Let’s say I want to define both additive and multiplicative monoids for integers. My first step would be to create type classes which have even more laws that further restrict the implementation to have the properties I want.

For example:

class Integral a where
  toInteger   :: a -> Integer  
  fromInteger :: Integer -> a
  law isoInteger a = (toInteger . fromInteger) a .==. a
  law isoA a = (fromInteger . toInteger) a .==. a

class (Monoid a, Integral a) => IntMultMonoid a where
  law appendIsIntMult a b = (fromInteger $ (toInteger a) * (toInteger b)) .==. a `append` b
class (Monoid a, Integral a) => IntAddMonoid a where
  law appendIsIntAdd a b = (fromInteger $ (toInteger a) + (toInteger b)) .==. a `append` b

(These are over-constrained — many uses could get by with weaker laws — but they’re enough to demonstrate my point!)

Now assume we’ve defined instances of both of these type classes for Integer. How do I use them?

If I tried the naive approach, I’d run into problems:

1 `append` 2

This would generate a compiler error, because there exist two instances which satisfy the laws for Semigroup and Integer.

However, I can further constrain my code as follows:

addOneTwo :: (IntAddMonoid a) => a -> a -> a
addOneTwo a b = a `append` b

addOneTwo 1 2

My function addOneTwo has stronger constraints than just Monoid. So when I call that function with Integer, the compiler is able to select the unique instance which satisfies my stronger constraints.

Note that in this code, I’m explicitly capturing the fact that I care about more than just the Monoid laws when the compiler chooses the instance for Integer. I’m capturing that fact in a way that is rigorous and compiler-verified.

There would be several positive side effects of this approach:

  1. No Newtype Abuse. There’s no need for the ad hoc practice of abusing newtype to force Haskell to select the “right” type class instance. (In fact, I’d like the compiler to forbid this abuse of newtype for instance selection.)
  2. More Generic Code. For example, the above function addOneTwo works on any type that’s provably isomorphic to Integer (and some use cases wouldn’t even require laws that strong).
  3. Lawful Thinking. The compiler forces you to think about which additional laws you need to choose the instance you want, and to state those laws in compiler-verifiable properties.

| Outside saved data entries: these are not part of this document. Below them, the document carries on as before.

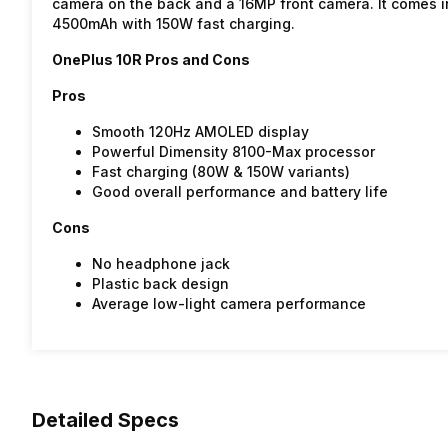
camera on the back and a 16MP front camera. It comes 
4500mAh with 150W fast charging.
OnePlus 10R Pros and Cons
Pros
Smooth 120Hz AMOLED display
Powerful Dimensity 8100-Max processor
Fast charging (80W & 150W variants)
Good overall performance and battery life
Cons
No headphone jack
Plastic back design
Average low-light camera performance
Detailed Specs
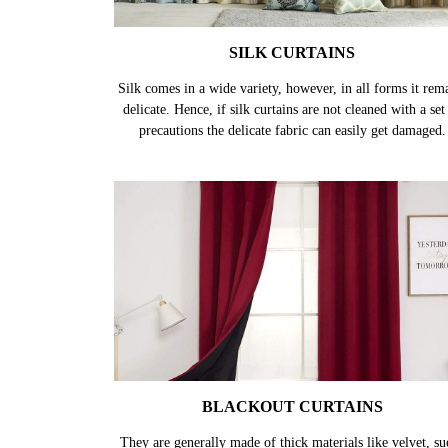
SILK CURTAINS
Silk comes in a wide variety, however, in all forms it rem
delicate. Hence, if silk curtains are not cleaned with a set
precautions the delicate fabric can easily get damaged.
BLACKOUT CURTAINS
They are generally made of thick materials like velvet, su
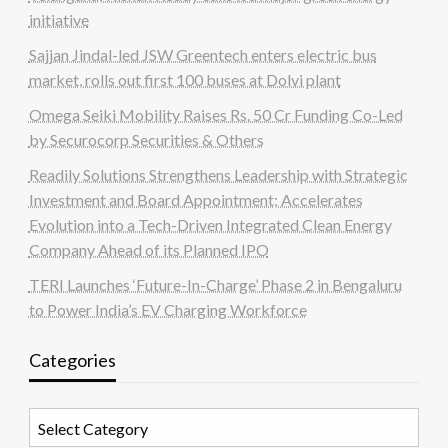
initiative
Sajjan Jindal-led JSW Greentech enters electric bus
market, rolls out first 100 buses at Dolvi plant
Omega Seiki Mobility Raises Rs. 50 Cr Funding Co-Led
by Securocorp Securities & Others
Readily Solutions Strengthens Leadership with Strategic
Investment and Board Appointment; Accelerates
Evolution into a Tech-Driven Integrated Clean Energy
Company Ahead of its Planned IPO
TERI Launches ‘Future-In-Charge’ Phase 2 in Bengaluru
to Power India’s EV Charging Workforce
Categories
Categories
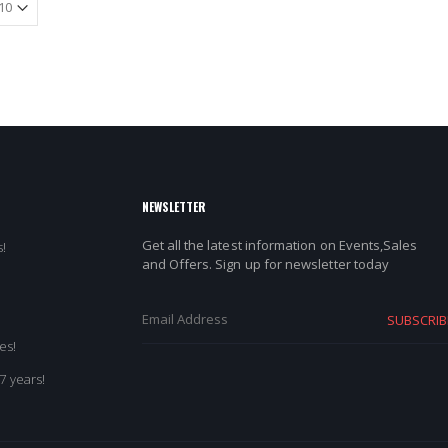
NEWSLETTER
Get all the latest information on Events,Sales
!
and Offers. Sign up for newsletter today
SUBSCRIB
es!
7 years!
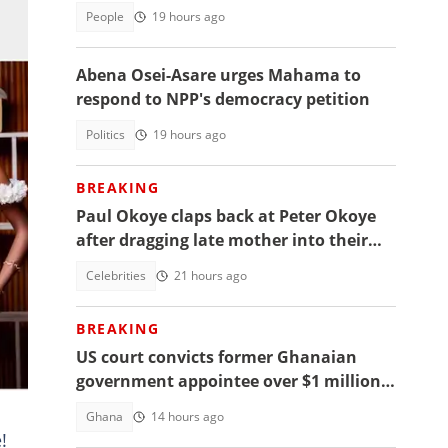
access
People
19 hours ago
Abena Osei-Asare urges Mahama to
respond to NPP's democracy petition
Politics
19 hours ago
BREAKING
Paul Okoye claps back at Peter Okoye
after dragging late mother into their
beef, fans react
Celebrities
21 hours ago
BREAKING
US court convicts former Ghanaian
sed
government appointee over $1 million
bribery scheme
Ghana
14 hours ago
!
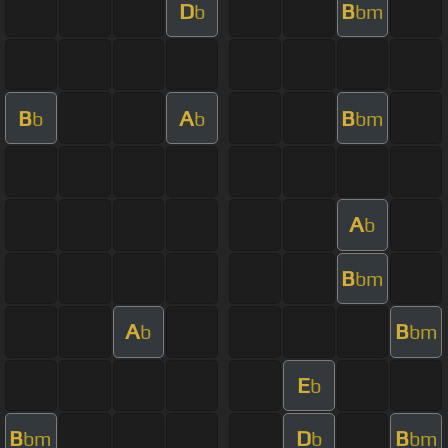
D
B
b
bm
B
A
B
b
b
bm
A
b
B
bm
A
B
b
bm
E
b
B
D
B
bm
b
bm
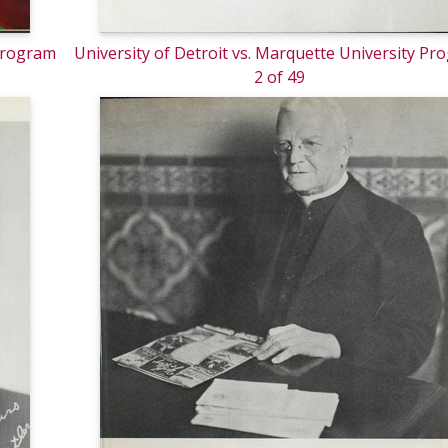
 Program
University of Detroit vs. Marquette University Pr
2 of 49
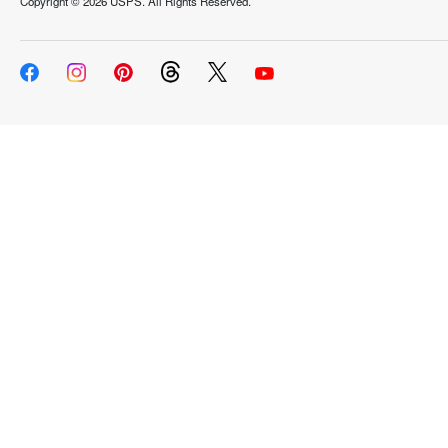
Copyright ©
2026 USPS. All Rights Reserved.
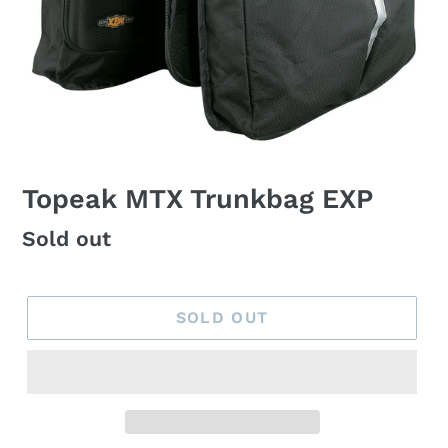
Topeak MTX Trunkbag EXP
Regular
Sold out
price
SOLD OUT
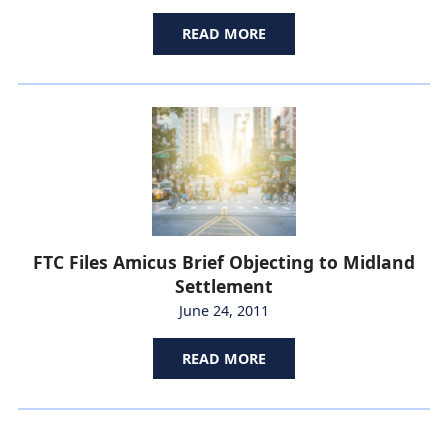
READ MORE
FTC Files Amicus Brief Objecting to Midland
Settlement
June 24, 2011
READ MORE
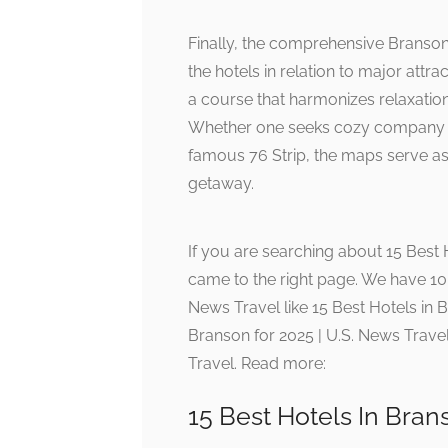
Finally, the comprehensive Branson
the hotels in relation to major attra
a course that harmonizes relaxation
Whether one seeks cozy company ne
famous 76 Strip, the maps serve as 
getaway.
If you are searching about 15 Best 
came to the right page. We have 10 
News Travel like 15 Best Hotels in B
Branson for 2025 | U.S. News Travel
Travel. Read more:
15 Best Hotels In Bran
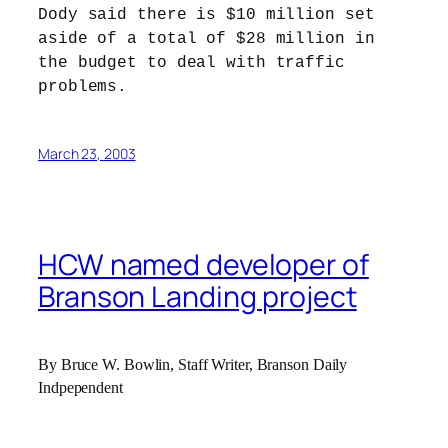
Dody said there is $10 million set
aside of a total of $28 million in
the budget to deal with traffic
problems.
March 23, 2003
HCW named developer of
Branson Landing project
By Bruce W. Bowlin, Staff Writer, Branson Daily
Indpependent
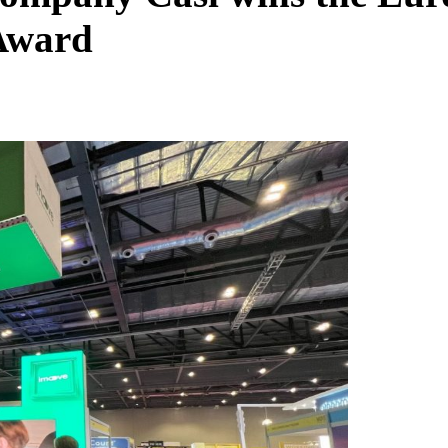
 Award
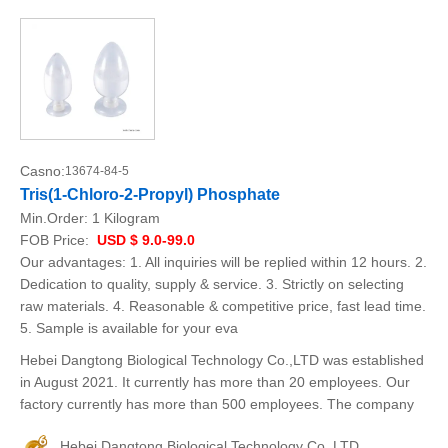
Casno:
13674-84-5
Tris(1-Chloro-2-Propyl) Phosphate
Min.Order:
1 Kilogram
FOB Price:
USD $ 9.0-99.0
Our advantages: 1. All inquiries will be replied within 12 hours. 2.
Dedication to quality, supply & service. 3. Strictly on selecting
raw materials. 4. Reasonable & competitive price, fast lead time.
5. Sample is available for your eva
Hebei Dangtong Biological Technology Co.,LTD was established
in August 2021. It currently has more than 20 employees. Our
factory currently has more than 500 employees. The company
Hebei Dangtong Biological Technology Co..LTD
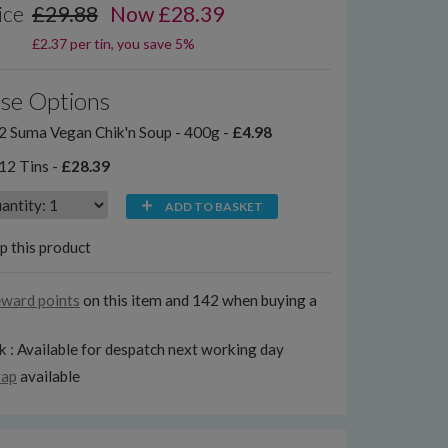
ice
£29.88
Now £28.39
£2.37 per tin, you save 5%
se Options
2 Suma Vegan Chik'n Soup - 400g -
£4.98
12 Tins -
£28.39
ADD TO BASKET
p this product
eward points
on this item and 142 when buying a
k : Available for despatch next working day
rap
available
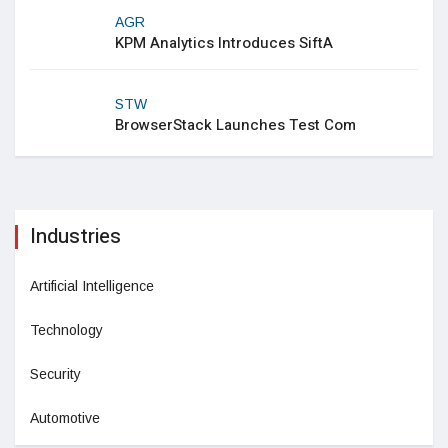
AGR
KPM Analytics Introduces SiftA
STW
BrowserStack Launches Test Com
Industries
Artificial Intelligence
Technology
Security
Automotive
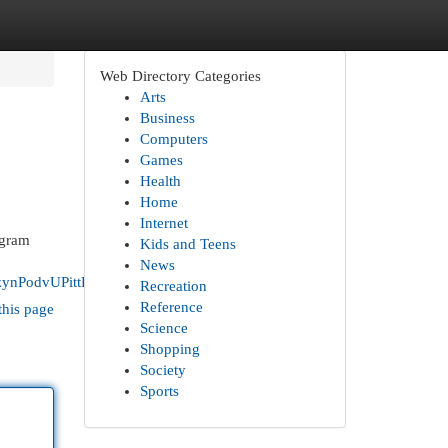
Web Directory Categories
Arts
Business
Computers
Games
Health
Home
Internet
ogram
Kids and Teens
News
ynPodvUPittECQRzZhl
Recreation
Reference
this page
Science
Shopping
Society
Sports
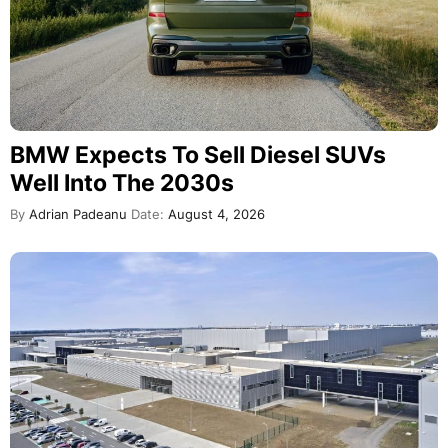
BMW Expects To Sell Diesel SUVs
Well Into The 2030s
By
Adrian Padeanu
Date:
August 4, 2026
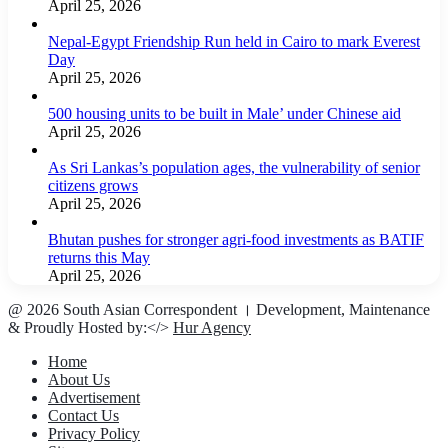
April 25, 2026
Nepal-Egypt Friendship Run held in Cairo to mark Everest
Day
April 25, 2026
500 housing units to be built in Male’ under Chinese aid
April 25, 2026
As Sri Lankas’s population ages, the vulnerability of senior
citizens grows
April 25, 2026
Bhutan pushes for stronger agri-food investments as BATIF
returns this May
April 25, 2026
@ 2026 South Asian Correspondent । Development, Maintenance
& Proudly Hosted by:</>
Hur Agency
Home
About Us
Advertisement
Contact Us
Privacy Policy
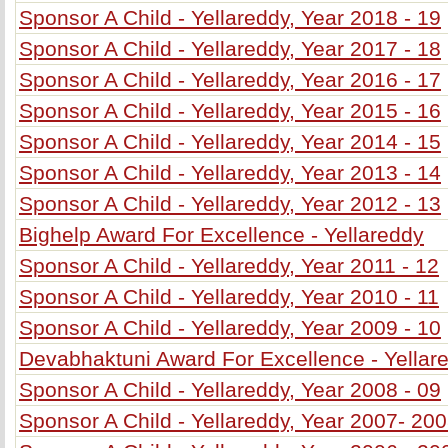
Sponsor A Child - Yellareddy, Year 2018 - 19
Sponsor A Child - Yellareddy, Year 2017 - 18
Sponsor A Child - Yellareddy, Year 2016 - 17
Sponsor A Child - Yellareddy, Year 2015 - 16
Sponsor A Child - Yellareddy, Year 2014 - 15
Sponsor A Child - Yellareddy, Year 2013 - 14
Sponsor A Child - Yellareddy, Year 2012 - 13
Bighelp Award For Excellence - Yellareddy
Sponsor A Child - Yellareddy, Year 2011 - 12
Sponsor A Child - Yellareddy, Year 2010 - 11
Sponsor A Child - Yellareddy, Year 2009 - 10
Devabhaktuni Award For Excellence - Yellar
Sponsor A Child - Yellareddy, Year 2008 - 09
Sponsor A Child - Yellareddy, Year 2007- 20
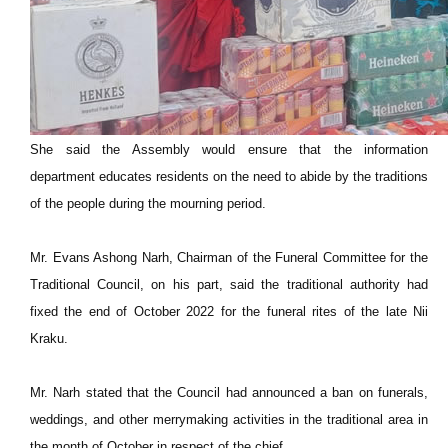
She said the Assembly would ensure that the information
department educates residents on the need to abide by the traditions
of the people during the mourning period.
Mr. Evans Ashong Narh, Chairman of the Funeral Committee for the
Traditional Council, on his part, said the traditional authority had
fixed the end of October 2022 for the funeral rites of the late Nii
Kraku.
Mr. Narh stated that the Council had announced a ban on funerals,
weddings, and other merrymaking activities in the traditional area in
the month of October in respect of the chief.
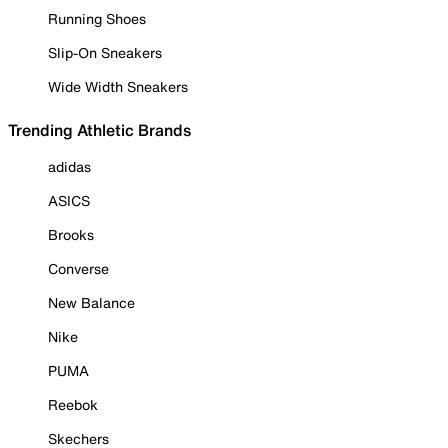
Running Shoes
Slip-On Sneakers
Wide Width Sneakers
Trending Athletic Brands
adidas
ASICS
Brooks
Converse
New Balance
Nike
PUMA
Reebok
Skechers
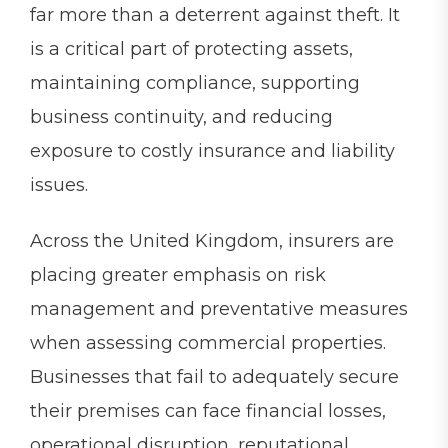
far more than a deterrent against theft. It
is a critical part of protecting assets,
maintaining compliance, supporting
business continuity, and reducing
exposure to costly insurance and liability
issues.
Across the United Kingdom, insurers are
placing greater emphasis on risk
management and preventative measures
when assessing commercial properties.
Businesses that fail to adequately secure
their premises can face financial losses,
operational disruption, reputational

I think that making type classes abstractable and fully composable requires two things:

  1. First-class modules, which can be passed around and manipulated like values.
  2. Probably named instances (which, for example, Purescript and Idris already support!). Named instances aren’t necessary for instance selection, but they would be helpful as a concise way of referring to a specific “module”.

Obviously, in languages that don’t have type classes, the emulated type classes are ordinary values and can be abstracted and composed like other values.

First-class modules also seem to provide a clean answer to the problem of “type class coherency”, but that’s a topic for another post.


Type classes have a long ways to go before they become principled.

Their current problems range from lawlessness to global ambiguity to complete failure to abstract.

My ideal solution would look a lot like Haskell’s type classes, but add compiler-enforced, hierarchical laws, make type class selection (but not definition!) globally unambiguous, and allow abstraction and composition of type classes in all the same ways we can compose and abstract over values.